Ex-BBB Felipe Prior vira réu em novo caso de estupro
Documento do Ministério Público afirma que o caso aconteceu em fevereiro de 2015, em Votuporanga, no interior paulista
Menos de uma semana após ter sua condenação por estupro confirmada e a pena aumentada pelo Tribunal de Justiça de São Paulo (TJSP), Felipe Prior virou réu novamente, por outro caso de abuso sexual.
De acordo com documento do Ministério Público, revelado pelo portal G1 nesta terça-feira (17/9), o ex-BBB está sendo acusado de forçar relações sexuais com uma vítima, dentro de uma barraca, em fevereiro de 2015, durante o Carnaval. O caso aconteceu na cidade de Votuporanga, no interior de São Paulo.

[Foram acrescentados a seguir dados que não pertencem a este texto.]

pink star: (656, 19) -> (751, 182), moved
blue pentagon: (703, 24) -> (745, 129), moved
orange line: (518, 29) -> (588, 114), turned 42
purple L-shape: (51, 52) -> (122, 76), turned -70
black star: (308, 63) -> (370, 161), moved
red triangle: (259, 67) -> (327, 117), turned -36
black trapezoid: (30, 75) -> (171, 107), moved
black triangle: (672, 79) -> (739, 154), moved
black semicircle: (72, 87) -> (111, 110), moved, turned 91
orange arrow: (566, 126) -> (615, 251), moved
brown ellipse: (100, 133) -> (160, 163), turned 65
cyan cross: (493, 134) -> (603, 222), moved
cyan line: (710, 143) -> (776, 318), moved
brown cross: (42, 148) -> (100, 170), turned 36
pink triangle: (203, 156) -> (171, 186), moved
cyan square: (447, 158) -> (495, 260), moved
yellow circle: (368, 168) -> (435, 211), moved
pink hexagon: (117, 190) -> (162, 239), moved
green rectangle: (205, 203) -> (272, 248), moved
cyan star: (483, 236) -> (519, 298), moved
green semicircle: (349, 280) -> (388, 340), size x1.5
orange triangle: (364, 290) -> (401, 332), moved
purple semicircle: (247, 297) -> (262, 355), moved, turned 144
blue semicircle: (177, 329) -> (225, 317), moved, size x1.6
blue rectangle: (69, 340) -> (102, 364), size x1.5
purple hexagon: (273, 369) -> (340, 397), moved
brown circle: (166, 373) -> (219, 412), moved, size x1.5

“No dia dos fatos, o acusado passou a beijar e a passar as mãos pelo corpo da vítima quando estavam na piscina, na presença de outras pessoas, o que deixou a ofendida constrangida, de modo que saíram dali e foram para uma barraca”, começou o órgão.
O relatório ainda deu mais detalhes: “Na barraca onde a vítima dormia, sendo que a vítima estava de biquíni e o acusado de sunga, este foi rapidamente tirando sua roupa e forçou a cabeça da ofendida contra seu pênis para que ela fizesse sexo oral, sendo que o pênis do acusado chegou a tocar na boca da vítima. A vítima imediatamente falou que não queria e empurrou o acusado”, relatou, antes de completar:
“Contudo, aproveitando-se de sua força física, de seu peso e de seu tamanho, o acusado deitou a vítima e deitou-se sobre ela, colocando apressadamente uma camisinha no seu pênis. A ofendida disse não, que não iria transar com o acusado, sendo que ele não a ouvia e usou a força do peso do corpo dele, a configurar a violência, mantendo a ofendida imobilizada, para penetrar seu pênis na vagina da vítima, que sentiu dor, diante da total ausência de lubrificação”, disse o Ministério Público.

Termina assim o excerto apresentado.